What is fibre-to-the-home (FTTH)?
To get anywhere near the superfast broadband speeds of 360Mbps that are possible with fibre cables, you need to live in an area where there are FTTH (fibre-to-the-home) connections available. In these cases, cables run all the way into your home.
What is fibre-to-the-buliding (FTTB)?
If you live in an apartment building, there might be a FTTB (fibre-to-the-building) connection, where the cable runs all the way to the outside of the building, but is then piped via alternative means to your apartment.
What does the future hold for fibre?
Until recently, fibre connections tended to be the preserve of cable operators like Virgin Media, and generally only available to customers in urban areas. However, eir has invested substantially in its own network, and Vodafone has now partnered with ESB to spend €450 million building a 100% fibre wholesale network over the next four years.
The new ESB-Vodafone service is called Siro and it will run fibre cables along ESB power lines and directly into homes and businesses. Because there will be no copper “last mile” to travel, Siro promises to deliver speeds of up to 1 Gbps.

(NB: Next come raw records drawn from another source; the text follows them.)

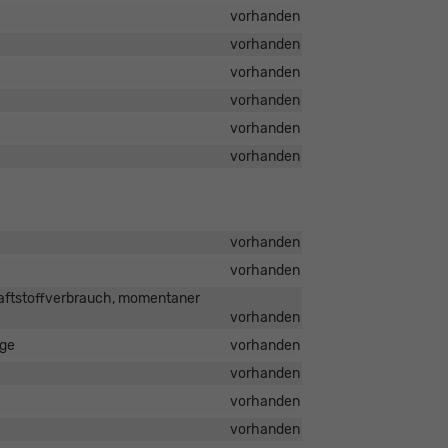
vorhanden
vorhanden
vorhanden
vorhanden
vorhanden
vorhanden
vorhanden
vorhanden
raftstoffverbrauch, momentaner
vorhanden
ige
vorhanden
vorhanden
vorhanden
vorhanden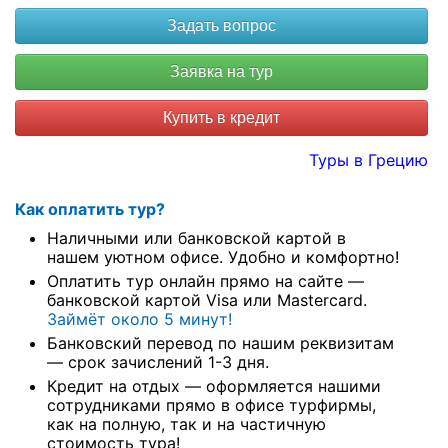
Купить в кредит
Туры в Грецию
Как оплатить тур?
Наличными или банковской картой в
нашем уютном офисе. Удобно и комфортно!
Оплатить тур онлайн прямо на сайте —
банковской картой Visa или Mastercard.
Займёт около 5 минут!
Банковский перевод по нашим реквизитам
— срок зачислений 1-3 дня.
Кредит на отдых — оформляется нашими
сотрудниками прямо в офисе турфирмы,
как на полную, так и на частичную
стоимость тура!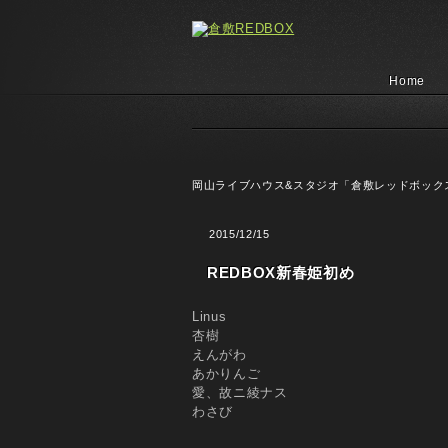
Home
岡山ライブハウス&スタジオ「倉敷レッドボック
2015/12/15
REDBOX新春姫初め
Linus
杏樹
えんがわ
あかりんご
愛、故ニ綾ナス
わさび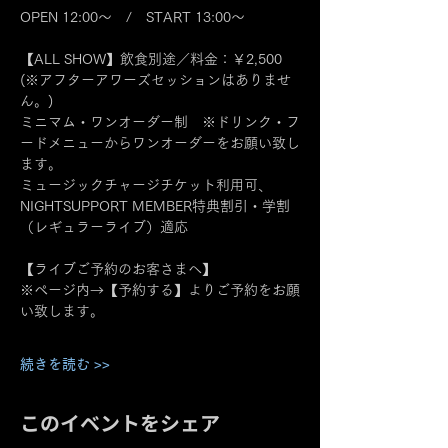
OPEN 12:00～　/　START 13:00～
【ALL SHOW】飲食別途／料金：￥2,500　
(※アフターアワーズセッションはありませ
ん。)
ミニマム・ワンオーダー制　※ドリンク・フ
ードメニューからワンオーダーをお願い致し
ます。
ミュージックチャージチケット利用可、
NIGHTSUPPORT MEMBER特典割引・学割
（レギュラーライブ）適応
【ライブご予約のお客さまへ】
※ページ内→【予約する】よりご予約をお願
い致します。
続きを読む >>
このイベントをシェア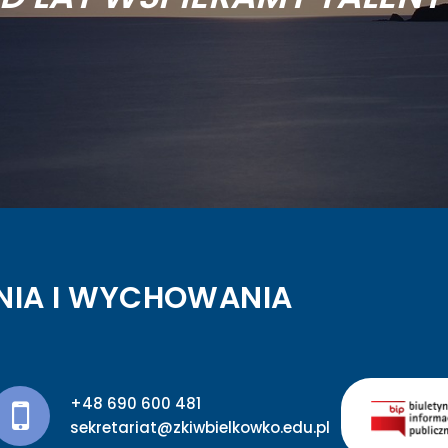
NIA I WYCHOWANIA
+48 690 600 481
sekretariat@zkiwbielkowko.edu.pl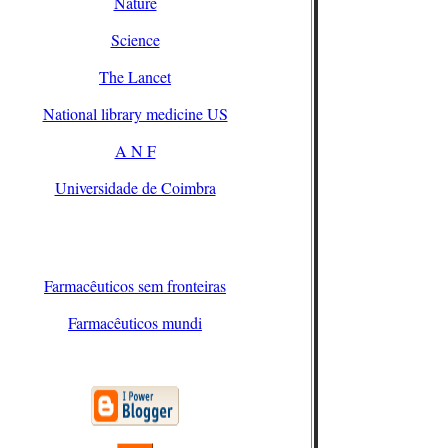
Nature
Science
The Lancet
National library medicine US
A N F
Universidade de Coimbra
Farmacêuticos sem fronteiras
Farmacêuticos mundi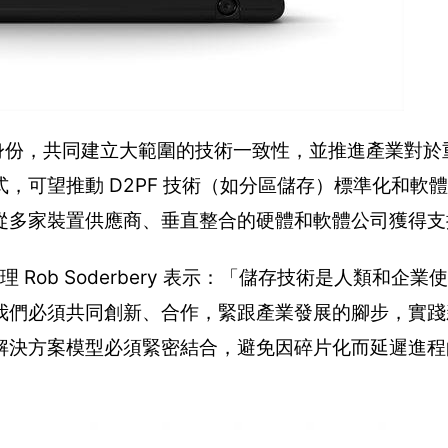
術領導者的身份，共同建立大範圍的技術一致性，並推進產業對
，可望推動 D2PF 技術（如分區儲存）標準化和軟
從多家裝置供應商、垂直整合的硬體和軟體公司獲得支
總經理 Rob Soderbery 表示：「儲存技術是人類和企
我們必須共同創新、合作，緊跟產業發展的腳步，實踐
解決方案模型必須緊密結合，避免因碎片化而延遲進程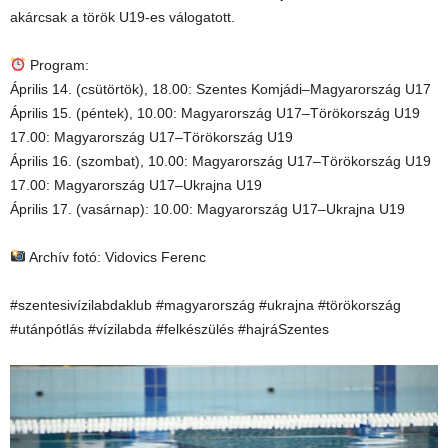
akárcsak a török U19-es válogatott.
Program:
Április 14. (csütörtök), 18.00: Szentes Komjádi–Magyarország U17
Április 15. (péntek), 10.00: Magyarország U17–Törökország U19
17.00: Magyarország U17–Törökország U19
Április 16. (szombat), 10.00: Magyarország U17–Törökország U19
17.00: Magyarország U17–Ukrajna U19
Április 17. (vasárnap): 10.00: Magyarország U17–Ukrajna U19
Archív fotó: Vidovics Ferenc
#szentesivízilabdaklub #magyarország #ukrajna #törökország
#utánpótlás #vízilabda #felkészülés #hajráSzentes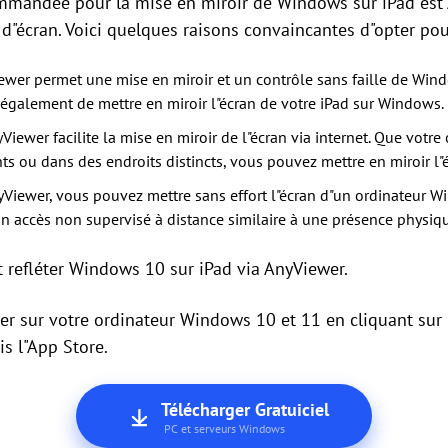
ommandée pour la mise en miroir de Windows sur iPad est 
 d"écran. Voici quelques raisons convaincantes d"opter po
ewer permet une mise en miroir et un contrôle sans faille de Windo
et également de mettre en miroir l"écran de votre iPad sur Windows.
yViewer facilite la mise en miroir de l"écran via internet. Que votr
nts ou dans des endroits distincts, vous pouvez mettre en miroir l"
yViewer, vous pouvez mettre sans effort l"écran d"un ordinateur 
 un accès non supervisé à distance similaire à une présence physiqu
refléter Windows 10 sur iPad via AnyViewer.
er sur votre ordinateur Windows 10 et 11 en cliquant sur
is l"App Store.
Télécharger Gratuiciel
PC et serveurs Windows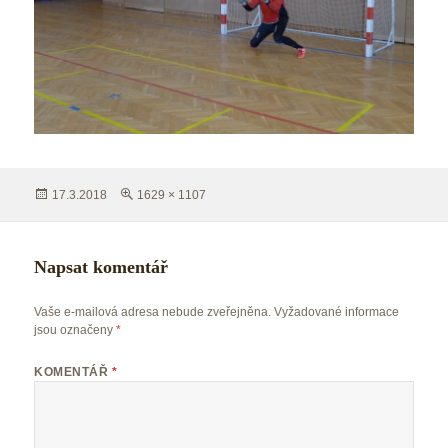
Publikováno:
Původní
17.3.2018
1629 × 1107
velikost:
Napsat komentář
Vaše e-mailová adresa nebude zveřejněna.
Vyžadované informace
jsou označeny
*
KOMENTÁŘ
*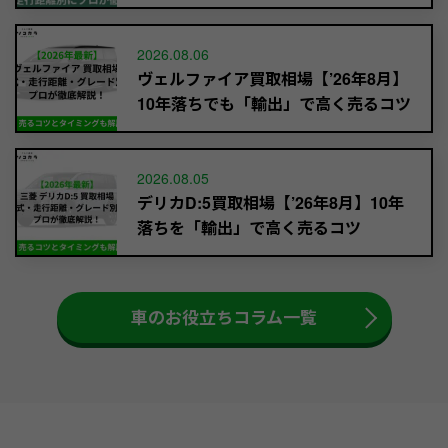
2026.08.06
ヴェルファイア買取相場【’26年8月】
10年落ちでも「輸出」で高く売るコツ
2026.08.05
デリカD:5買取相場【’26年8月】10年
落ちを「輸出」で高く売るコツ
車のお役立ちコラム一覧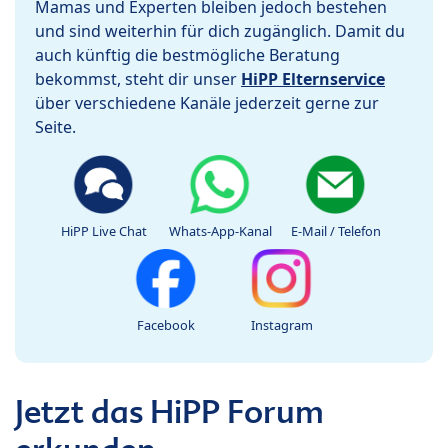
Mamas und Experten bleiben jedoch bestehen
und sind weiterhin für dich zugänglich. Damit du
auch künftig die bestmögliche Beratung
bekommst, steht dir unser
HiPP Elternservice
über verschiedene Kanäle jederzeit gerne zur
Seite.
HiPP Live Chat
Whats-App-Kanal
E-Mail / Telefon
Facebook
Instagram
Jetzt das HiPP Forum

Significant work on Siro commenced in 2016 and it has been reported that over 300,000 rural homes will benefit which means that availability of superfast broadband connections across the country will improve significantly in the years to come.
eir has also commenced the roll out of its 1 Gbps fibre network to many of Ireland's rural broadband blackspots.
What is this technology really capable of?
Most urban users with good broadband connections may not notice significant differences following a change to this new technology, however rural customers with poor connectivity could benefit immensely.
In the case where a rural customer has a traditional ADSL connection with speeds or around 2Mbps, fibre could bring about an immense increase in speed. For example, a connection achieving a speed of 50Mbps would enable a user to download a 700Mb feature length movie in under two minutes.
Fibre broadband is more stable than ADSL connections and does not suffer from drops in speed as a result of multiple users users. In fact, this technology, which allows for bundled services, is thought by experts to be the only connection type capable of handling the expected growth in demand for high-speed broadband over the next decade.